Non, messieurs, il n’y a plus d’habitudes aujourd’hui, et il n’y a plus de maisons. Dans ce grand va-et-vient que nous prenons pour de la vie — c’est ainsi que des feuilles mortes s’imaginent vivre parce qu’elles tournoient à tous les vents — dans ce grand tourbillon, vous dis-je, qui peut se vanter d’avoir un chez-soi ? Mais ils étaient chez eux ces hommes d’autrefois qui naissaient, qui mouraient où leurs pères étaient nés et morts.

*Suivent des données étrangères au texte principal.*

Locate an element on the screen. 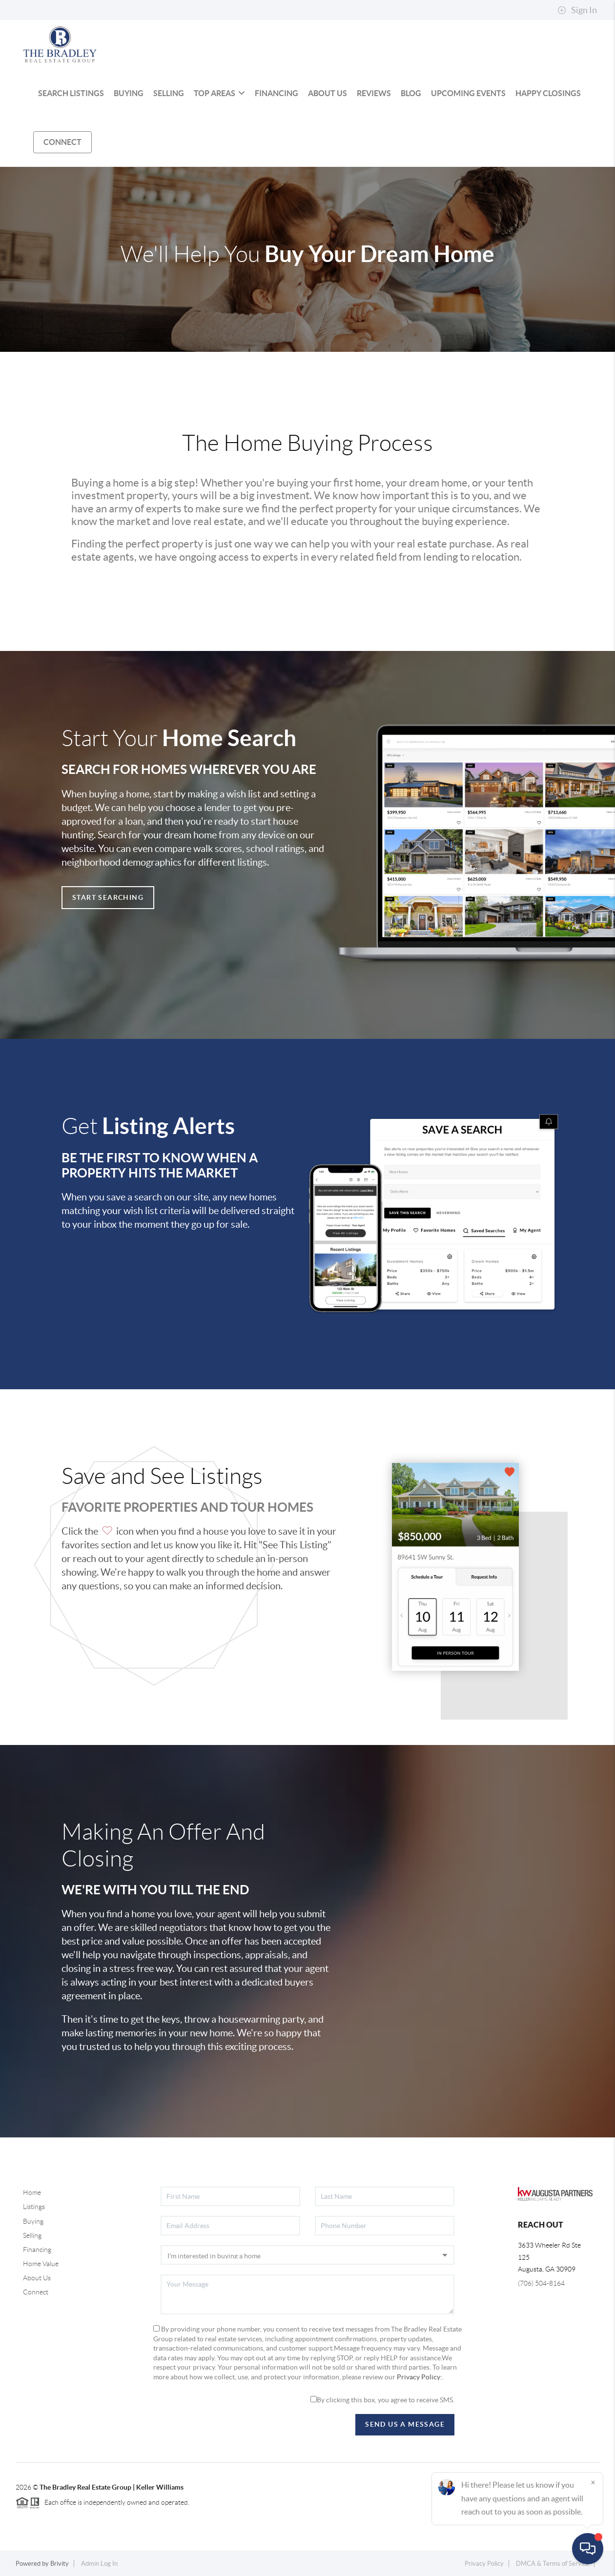 Image resolution: width=615 pixels, height=2576 pixels. SEARCH LISTINGS is located at coordinates (71, 93).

Dans ces antiques logis, l’âme des aïeux était partout : on la respirait dans l’air ; les choses mêmes semblaient se souvenir et converser avec le passé… O mon cher gîte à lièvre ! mes tourelles en ruine ! mes plafonds décrépits et mes planchers effondrés ! O portraits de mes aïeux, fauteuil boiteux où ma grand’mère s’est éteinte en souriant, et toi surtout, mon cher tilleul plus de trois fois centenaire !… Comme lui, ma vie s’est enracinée dans le sol un peu dur qu’ont cultivé mes pères ; elle en tire toute sa sève. Que n’a-t-il pas vu ce vieil arbre ? Les oiseaux qui hantent son feuillage tiennent de lui les histoires qu’ils me content. Dans sa jeunesse, un duc de Savoie s’assit à son ombre naissante… Vous souriez, je crois, monsieur Adams ?

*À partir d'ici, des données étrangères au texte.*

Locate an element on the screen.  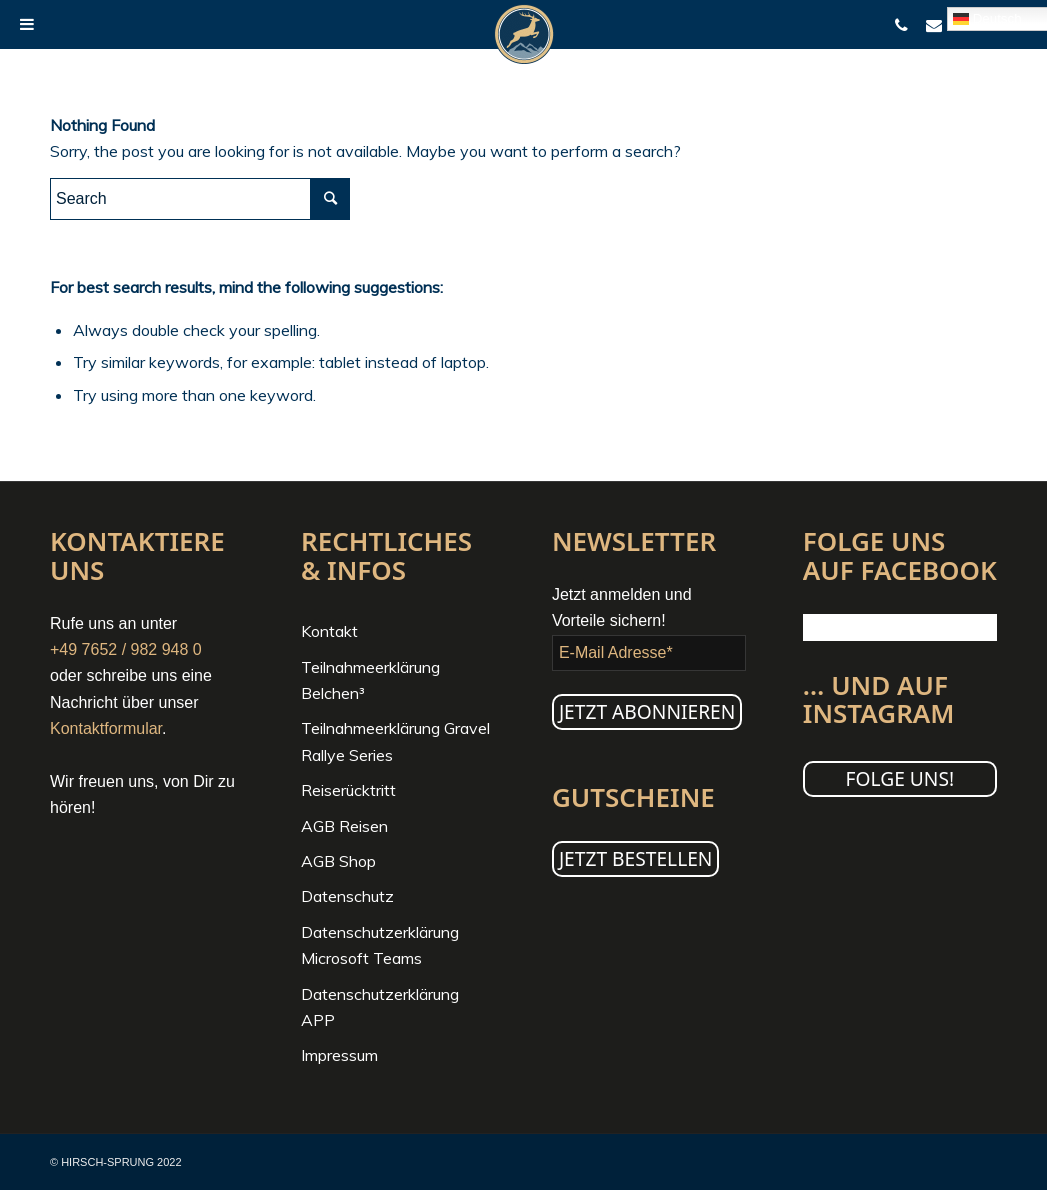
AGB Shop is located at coordinates (338, 861).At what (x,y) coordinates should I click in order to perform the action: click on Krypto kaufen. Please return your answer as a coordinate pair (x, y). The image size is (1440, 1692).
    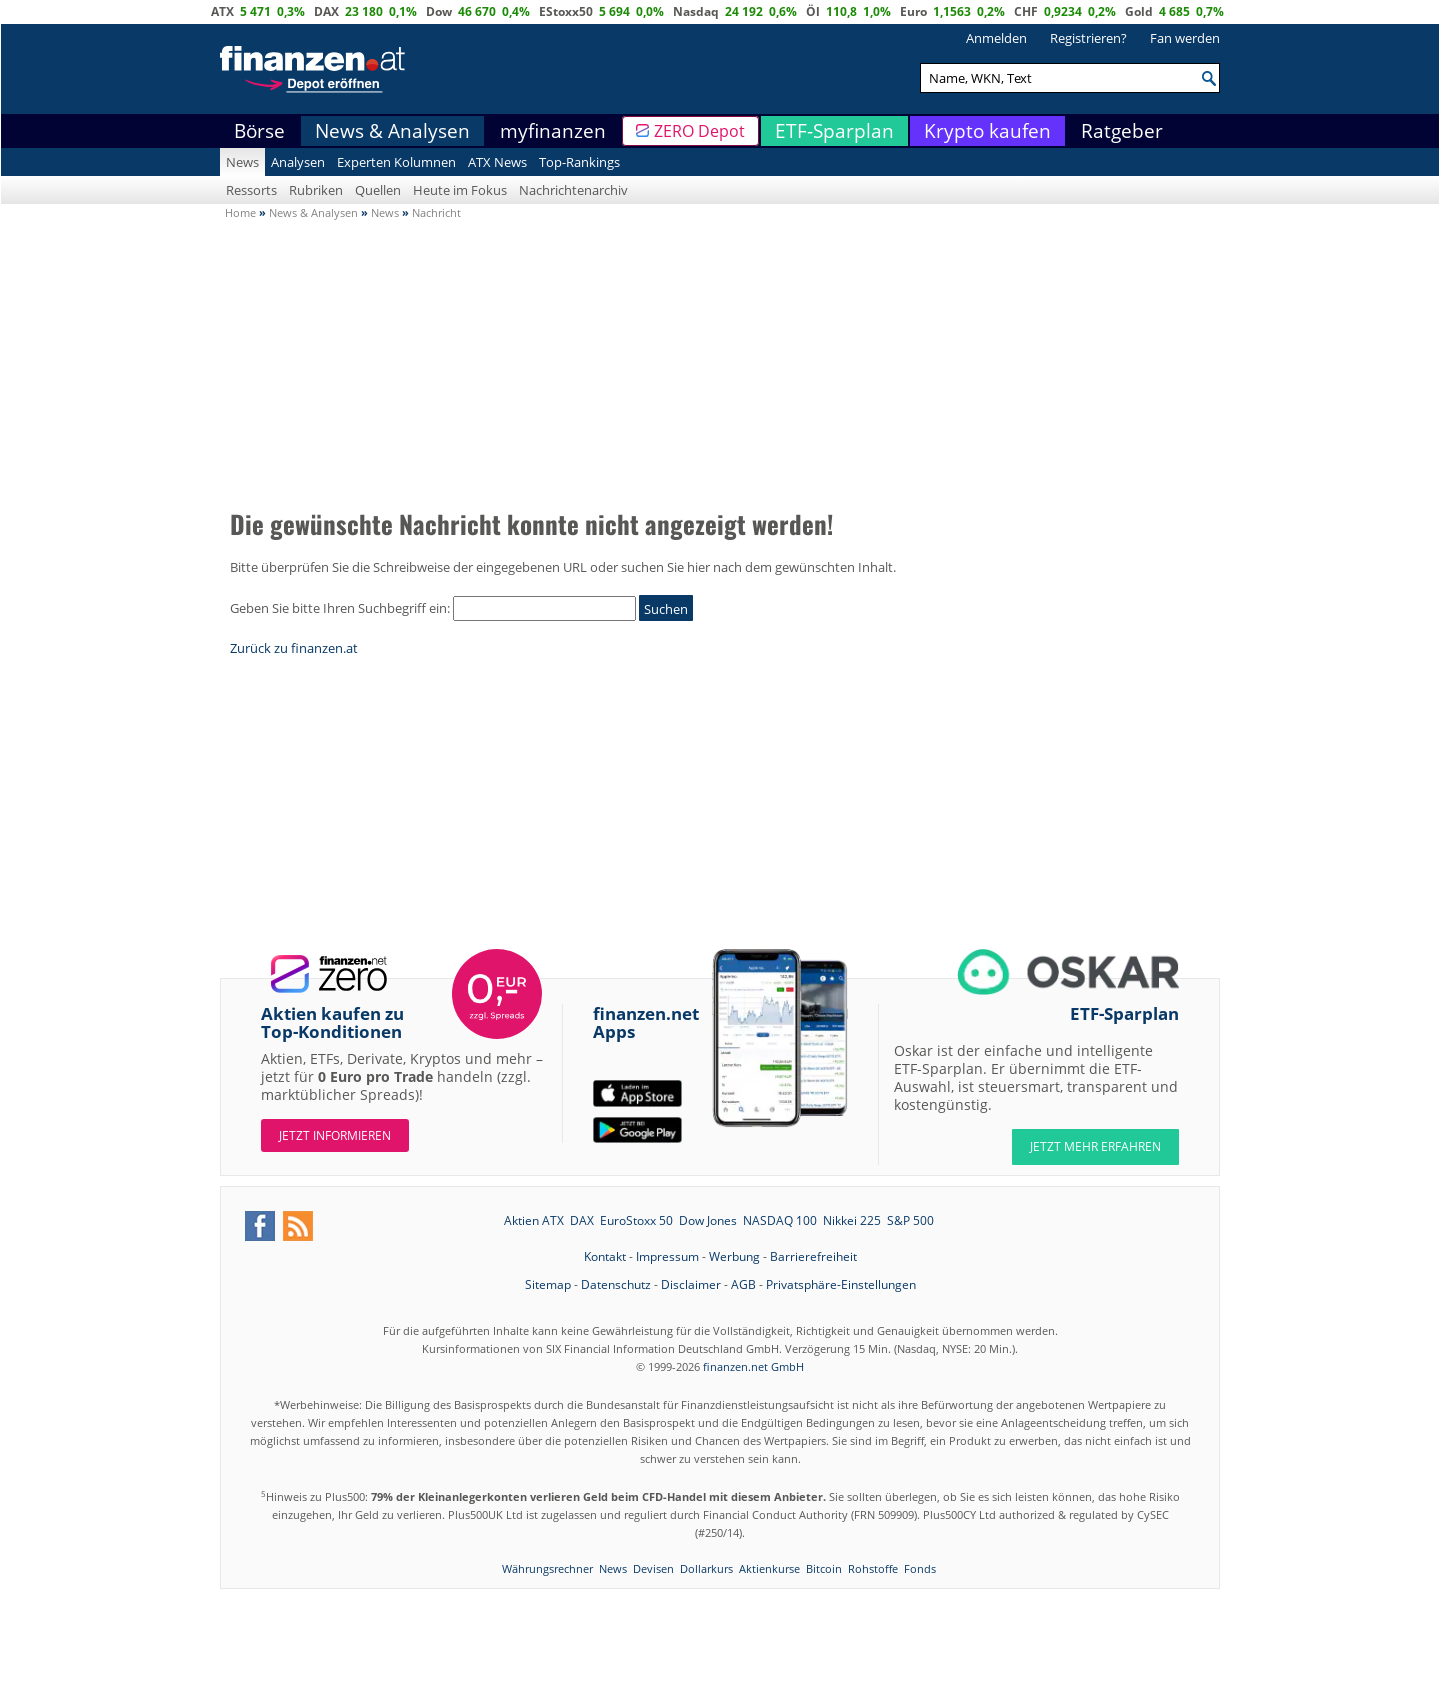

— Je ne souris jamais, répliqua le baronnet ; mais calmez-vous jeune homme, on ne veut point faire de mal à votre tilleul.

— Il n’a plus longtemps à vivre, reprit-il. J’ai décidé que nous mourrions le même jour ; je ne me consolerais pas s’il devait un jour donner de l’ombre au quidam qui achètera Lussy.